AVP Binary Format Specification

April 3, 2026 · View on GitHub

Message Structure

Every AVP message consists of three parts:

+---------------------+
|   Header (12 bytes) |
+---------------------+
|   Metadata          |
+---------------------+
|   Payload           |
+---------------------+

Header (12 bytes)

Byte 0-1:  Magic number (0x4156 = "AV" in ASCII)
Byte 2:    Protocol version (0x01)
Byte 3:    Flags
           Bit 0: Compressed (0=no, 1=yes, zstd)
           Bit 1: Has AVP map (0=no, 1=yes, cross-model projection)
           Bit 2: KV-cache payload (0=no, 1=yes)
           Bit 3-7: Reserved
Byte 4-7:  Payload length (uint32, little-endian)
           Total bytes after header (metadata + tensor data)
Byte 8-11: Metadata length (uint32, little-endian)
           Length of the Protocol Buffer metadata section

Note on payload length: The payload_length field (bytes 4-7) encodes the total number of bytes following the header, i.e. len(metadata) + len(tensor_bytes). The metadata_length field (bytes 8-11) allows the decoder to locate the boundary between metadata and tensor data without parsing the protobuf first.

Metadata (Variable length)

Protocol Buffer encoded metadata. See schemas/avp.proto for the canonical schema.

Fields:

Field	Number	Type	Description
session_id	1	string	Session identifier from handshake
source_agent_id	2	string	Sender agent identifier
target_agent_id	3	string	Recipient agent identifier
model_id	4	string	Model that produced the payload, e.g. "meta-llama/Llama-2-7b"
hidden_dim	5	uint32	Hidden state dimensionality, e.g. 4096
num_layers	6	uint32	Number of transformer layers
payload_type	7	PayloadType	HIDDEN_STATE (0) or KV_CACHE (1)
dtype	8	DataType	FLOAT32 (0), FLOAT16 (1), BFLOAT16 (2), INT8 (3)
tensor_shape	9	repeated uint32	Shape of the tensor payload
mode	10	CommunicationMode	LATENT (0) or JSON_MODE (1)
compression	11	string	Compression algorithm if compressed, e.g. "zstd"
avp_map_id	13	string	Cross-model projection map identifier.
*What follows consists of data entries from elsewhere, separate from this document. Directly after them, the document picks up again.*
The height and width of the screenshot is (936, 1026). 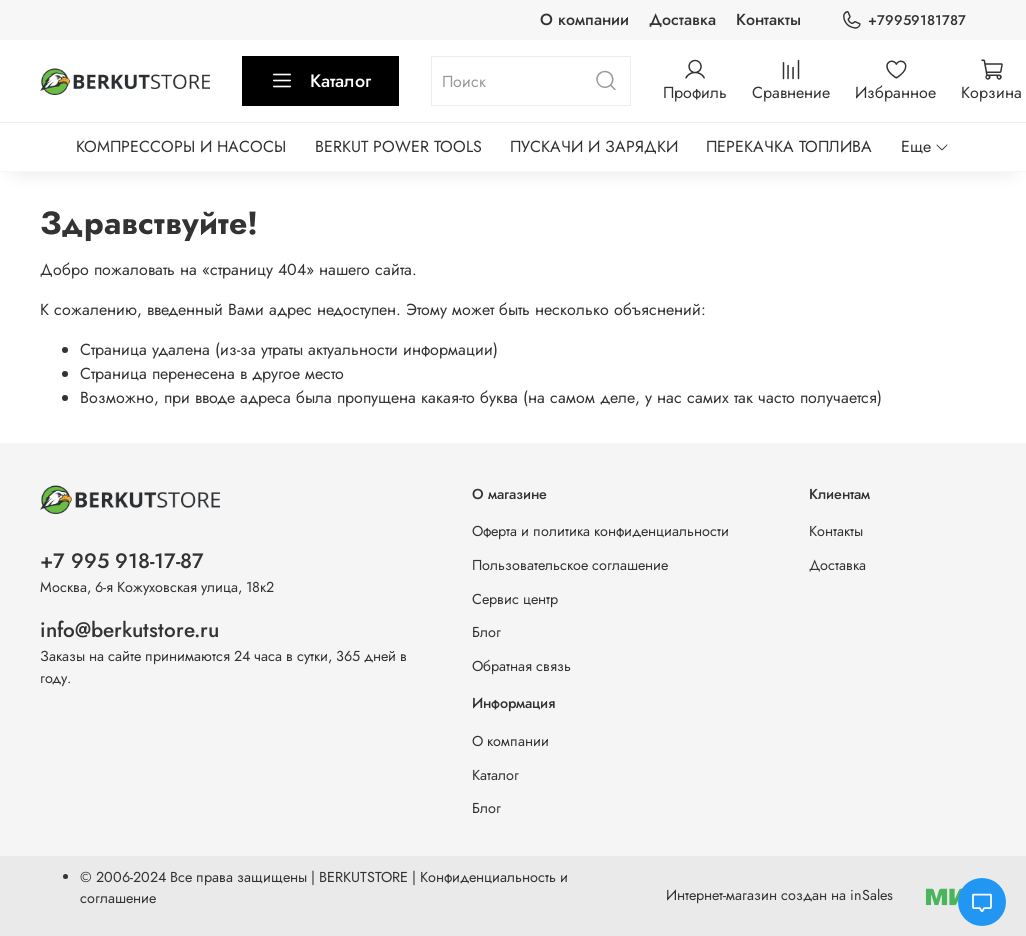 What do you see at coordinates (682, 19) in the screenshot?
I see `Доставка` at bounding box center [682, 19].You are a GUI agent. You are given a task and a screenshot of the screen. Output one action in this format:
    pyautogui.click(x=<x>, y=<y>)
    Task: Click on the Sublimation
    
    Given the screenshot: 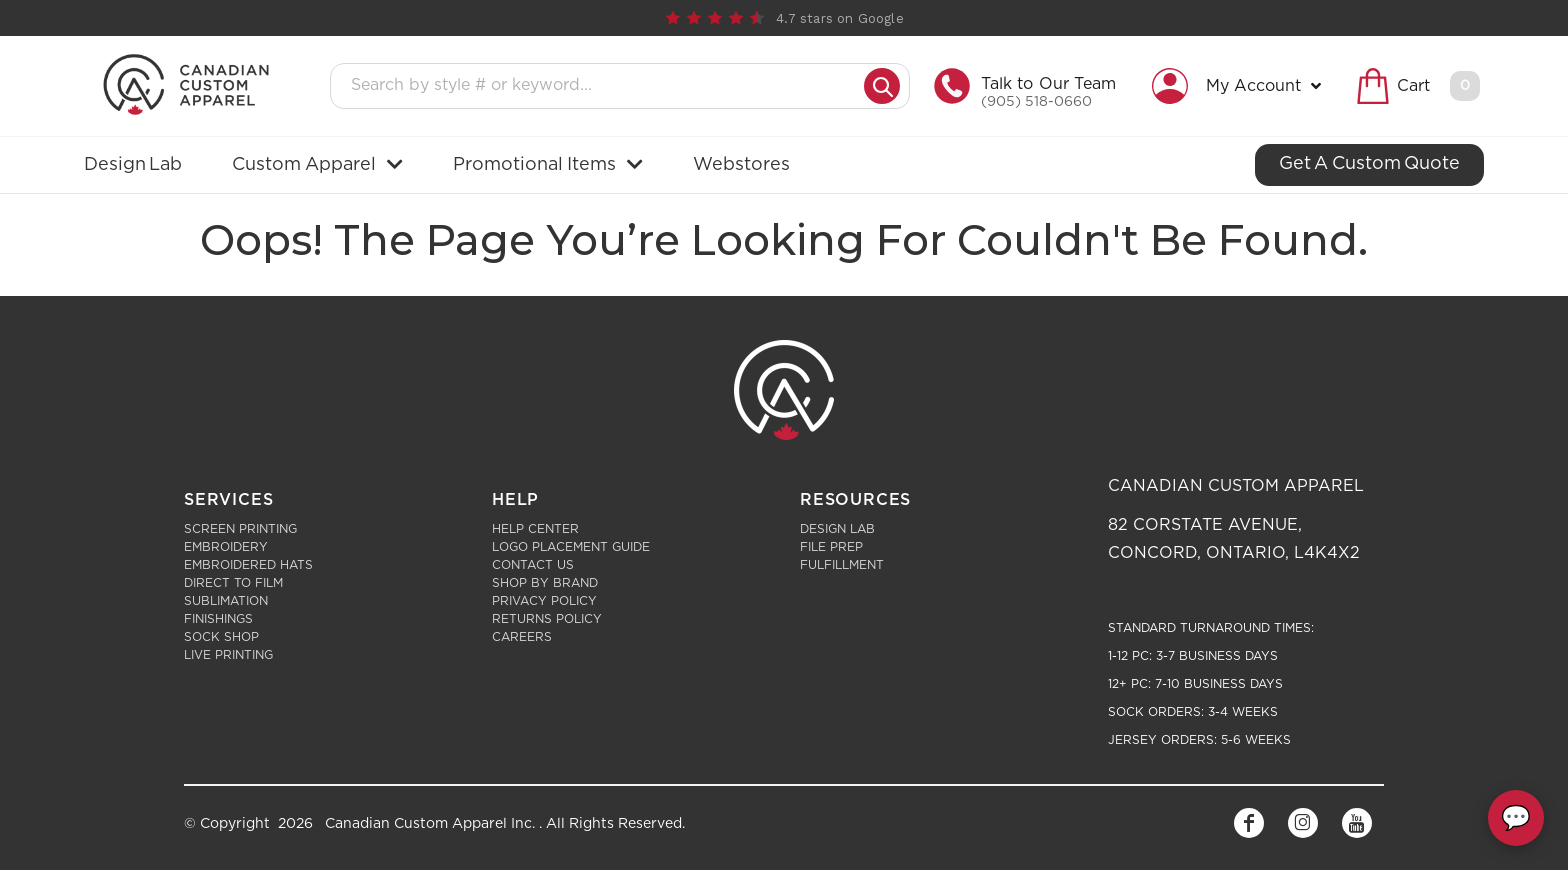 What is the action you would take?
    pyautogui.click(x=226, y=601)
Format: `"vocab:{tokenizer_hash[:16]}"` for vocabulary-mediated, `"vocab_overlap:{overlap_count}"` for vocabulary-overlap, `"{src_hash[:16]}_{tgt_hash[:16]}"` for pre-calibrated maps. Empty for same-model communication.
extra	14	map<string,string>	Extensible key-value pairs
payload_checksum	15	uint32 (optional)	CRC32 of pre-compression payload bytes. Omit for same-process transfers. Decoders SHOULD verify when present and reject on mismatch.

Payload Types

HIDDEN_STATE (0): Raw hidden state tensor bytes from a transformer layer. Little-endian, dtype specified in metadata. Used for same-model latent communication where agents share intermediate representations.

KV_CACHE (1): Serialized key-value cache from transformer attention layers. Layout: [K_l0][V_l0][K_l1][V_l1]... where each tensor is contiguous little-endian. Preceded by a 17-byte KV-cache header (num_layers, num_kv_heads, head_dim, seq_len, dtype).

If the compressed flag is set, the payload is zstd-compressed.

Decoding Algorithm

1. Read 12 bytes -> header
2. Verify magic == 0x4156
3. Verify version == 0x01
4. Read payload_length bytes after header
5. First metadata_length bytes -> parse as Protobuf Metadata
6. Remaining bytes -> raw tensor payload (decompress if flag bit 0 set)
7. Interpret payload using payload_type, dtype, and tensor_shape from metadata

Example

4096-dimensional float32 hidden state:

Header: 12 bytes
Metadata: ~50 bytes
Payload: 16,384 bytes (4096 x 4)
Total: ~16,446 bytes

Size Comparison (measured, hidden state payloads)

Dimensions	dtype	AVP (bytes)	AVP+zstd	JSON (bytes)	Ratio
384	float32	1,567	1,515	7,963	5.1x
768	float32	3,103	2,931	15,930	5.1x
1,024	float32	4,127	3,855	21,190	5.1x
4,096	float32	16,415	15,212	84,654	5.2x
384	float16	799	815	5,802	7.3x
4,096	float16	8,223	7,638	61,213	7.4x

Note: zstd compression provides significant savings for embeddings but is less effective for hidden states and KV-cache data (typically 1-7% reduction). The primary value of latent communication is skipping autoregressive generation, not bandwidth savings.